(Saved data entries)

◆ ◆ ◆ ◆

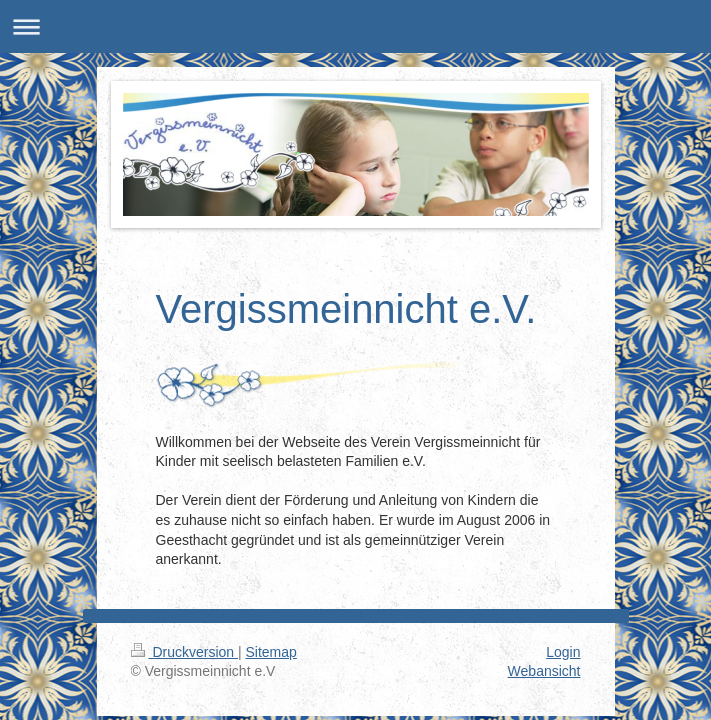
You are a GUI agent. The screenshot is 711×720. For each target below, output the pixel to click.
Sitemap (271, 652)
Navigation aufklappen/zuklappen (355, 26)
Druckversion (184, 652)
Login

◆ ◆ ◆ ◆

## [Work to complete]
The complete set of records should be written out again, pictures excluded.

## [Answer to this task]
You are a GUI agent. The screenshot is 711×720. For each target below, output the pixel to click.
Sitemap (271, 652)
Navigation aufklappen/zuklappen (355, 26)
Druckversion (184, 652)
Login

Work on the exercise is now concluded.